Stored items
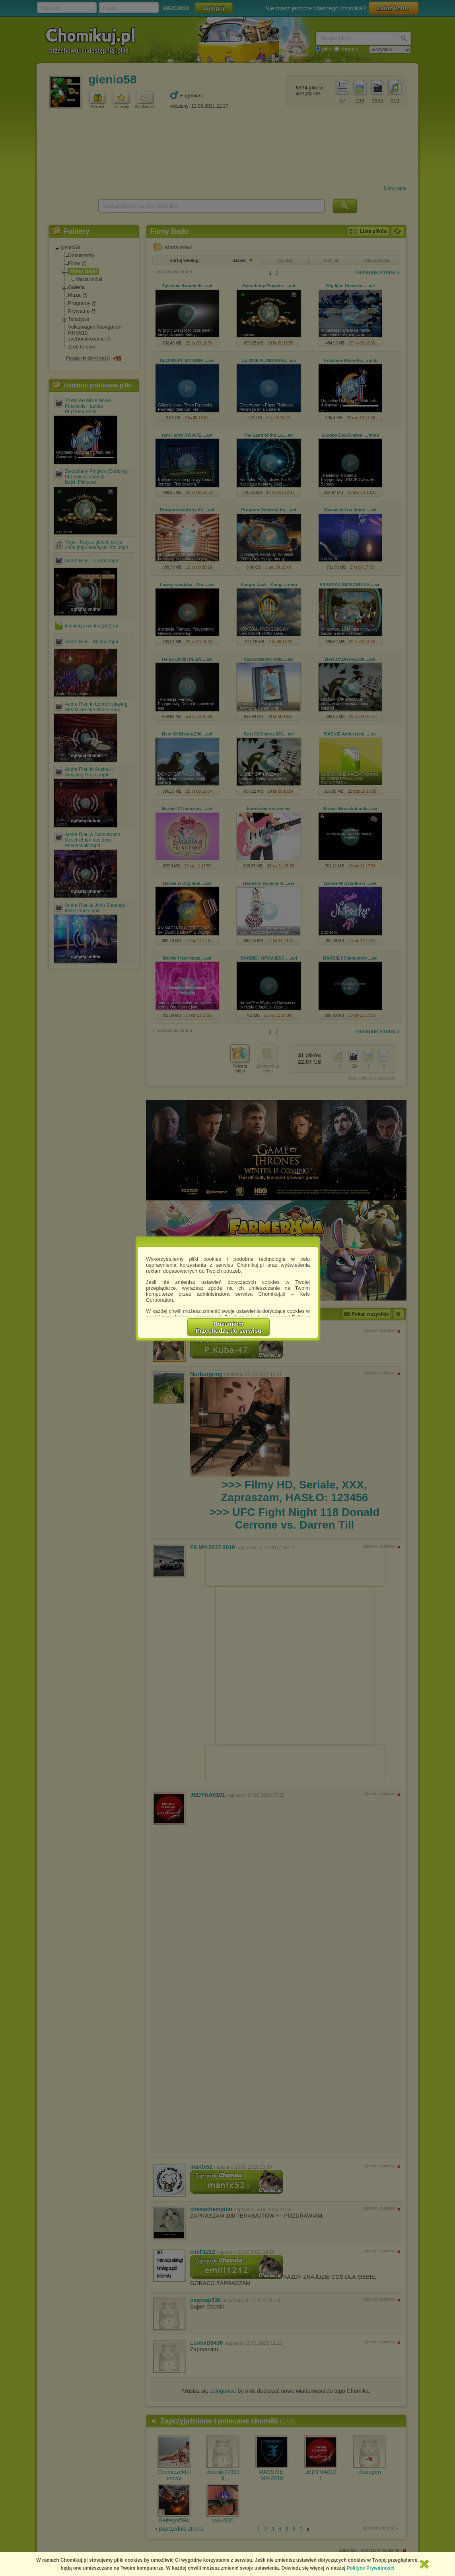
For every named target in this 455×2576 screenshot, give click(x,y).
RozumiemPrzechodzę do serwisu (229, 1327)
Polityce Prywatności (371, 2568)
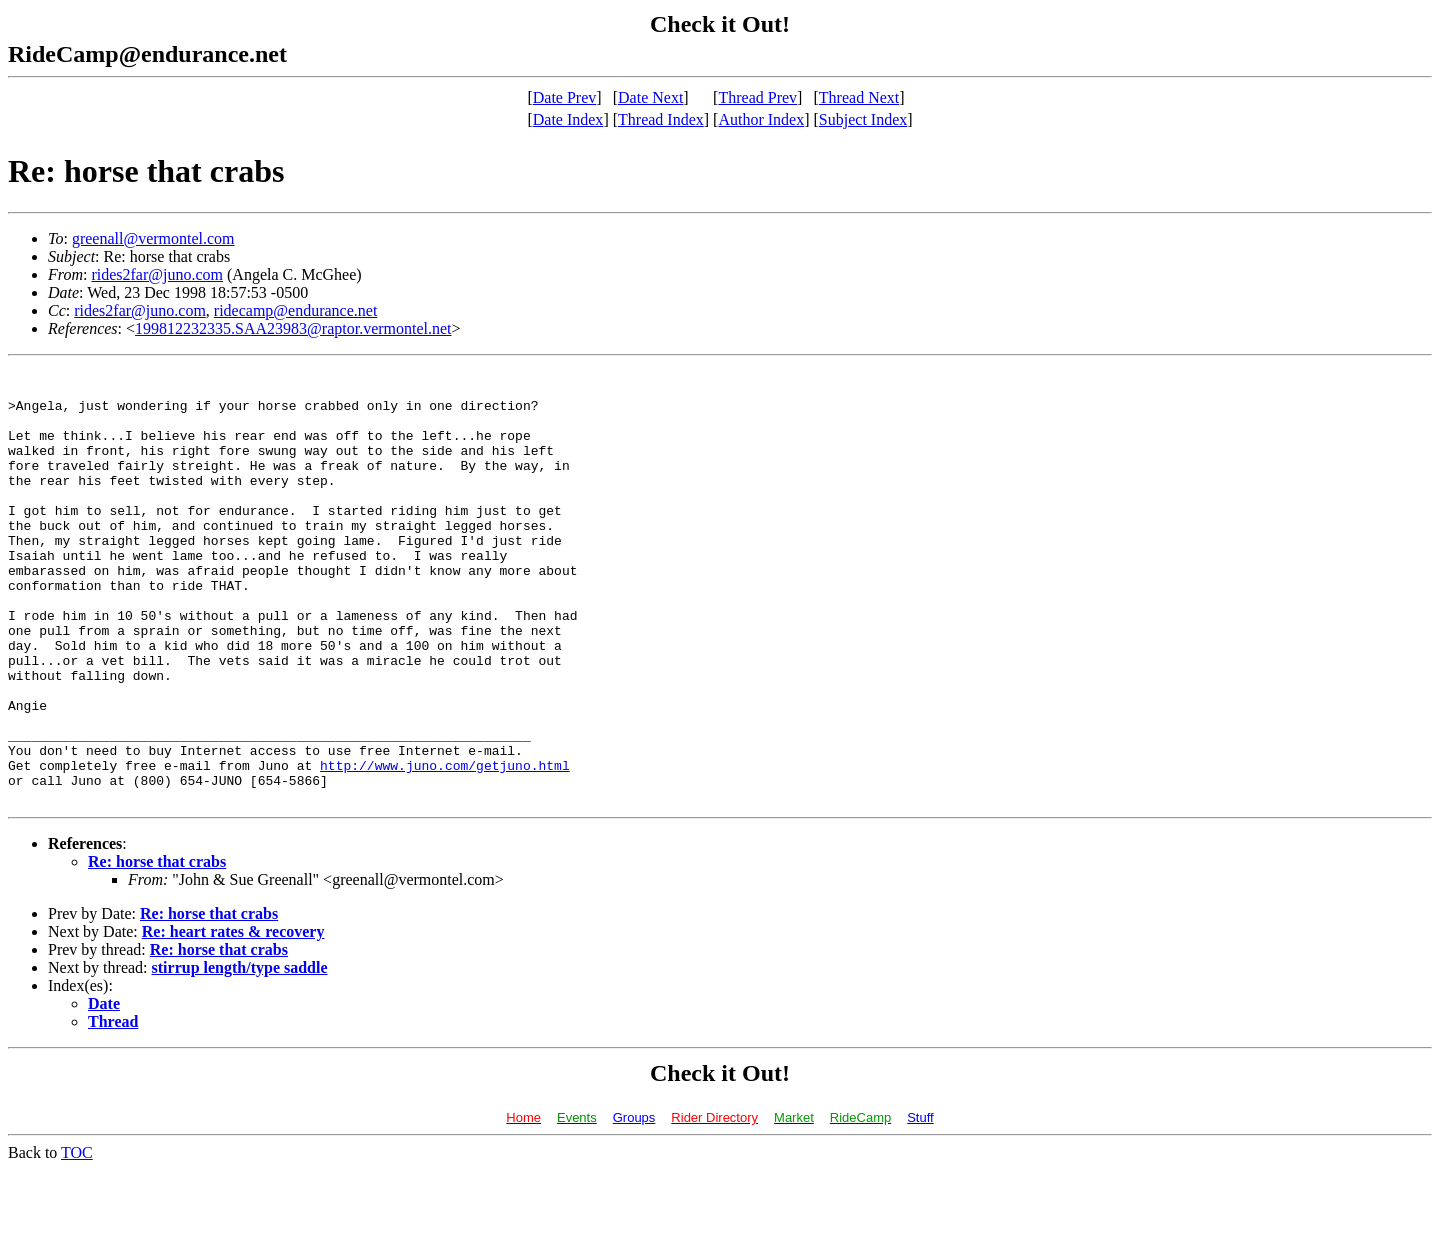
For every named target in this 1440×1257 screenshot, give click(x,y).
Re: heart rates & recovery (233, 1018)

**ABOUT THIS TASK**
Each line from the one holding "For every named target in this 1440×1257" to the end of the data above goes into the answer exactly as written, and no other line does.

**ANSWER BELOW**
For every named target in this 1440×1257 screenshot, give click(x,y).
Re: heart rates & recovery (233, 1018)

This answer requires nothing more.